Interfacial oxygen vacancy engineering and built-in electric field mediated Z-scheme In2O3/Ag3PO4 heterojunction for boosted photocatalytic doxycycline degradation

Abstract

Doxycycline pollutants in environment seriously destroy the balance of ecological system. A Z-scheme In2O3/Ag3PO4 heterojunction is constructed by attaching Ag3PO4 nanoparticles on hollow In2O3 hexagonal prism structures for efficient degradation of doxycycline. The doxycycline (30 mg/L) removal rate by IAO-1 (mole ratio of In2O3:Ag3PO4 is 1:3, 1.0 g/L) reaches 99.7% under visible light irradiation. Degradation rates are almost unchanged after five cycles of degradation experiments, demonstrating the excellent reusability and stability of the IAO-1 photocatalyst.
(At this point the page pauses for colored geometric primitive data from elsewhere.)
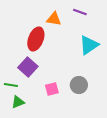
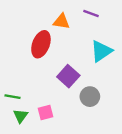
purple square: (28, 67) -> (68, 76), moved
pink square: (52, 89) -> (46, 113), moved
green triangle: (18, 102) -> (20, 116), turned -32

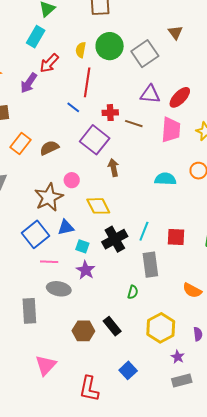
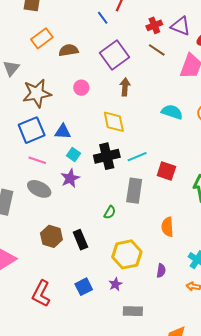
red cross: (110, 113) -> (154, 25), moved, turned -35
brown star: (49, 197) -> (37, 93), moved
yellow diamond: (98, 206) -> (114, 122), moved
cyan line: (144, 231) -> (137, 157), turned 30
orange semicircle: (192, 290) -> (167, 227), turned 42
purple star: (178, 357) -> (115, 284), moved

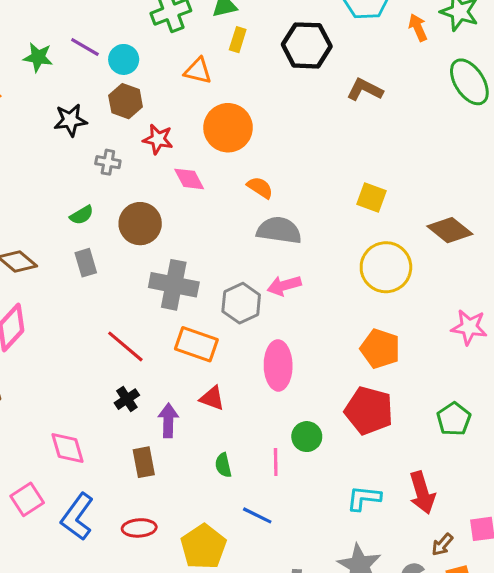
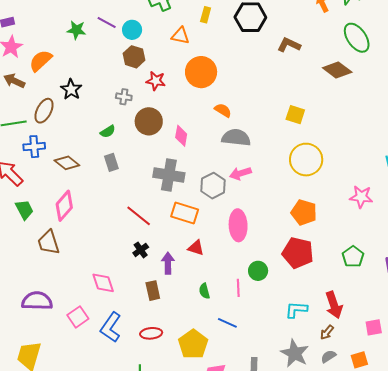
black star: (70, 120) -> (71, 89), moved, turned -30
pink diamond: (189, 179) -> (181, 136), moved, turned 40
brown circle: (140, 224) -> (149, 121), moved
brown diamond: (450, 230) -> (337, 70), moved
brown arrow: (442, 545) -> (327, 332), moved

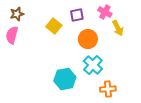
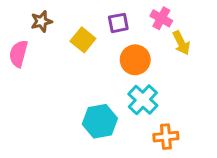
brown star: (17, 14) -> (41, 21), moved

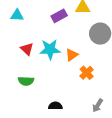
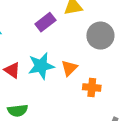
orange cross: (87, 73) -> (92, 87), turned -32

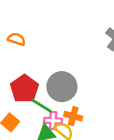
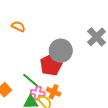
gray circle: (62, 87) -> (61, 51), moved
red pentagon: (24, 89) -> (51, 65), moved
The photocatalytic degradation of doxycycline in different water matrices by IAO-1 shows excellent performance, which provides significant potential for practical applications. The experiments and DFT results demonstrate that the built-in electric fields in IAO-1 contribute to the charge transfer from Ag3PO4 to In2O3, leading to the formation of a Z-scheme heterojunction with high redox capacity. The hollow defect structure of IAO-1 effectively activates molecular oxygen to generate oxygen vacancies and induce 1O2 production through energy transfer, which promotes the attack of benzene rings and oxygen-containing groups in the molecular structure of doxycycline, leading to hydroxylation, demethylation, and ring-opening reactions. This work provides new ideas for constructing Z-scheme photocatalysts with oxygen vacancies and built-in electric fields for practical wastewater treatment.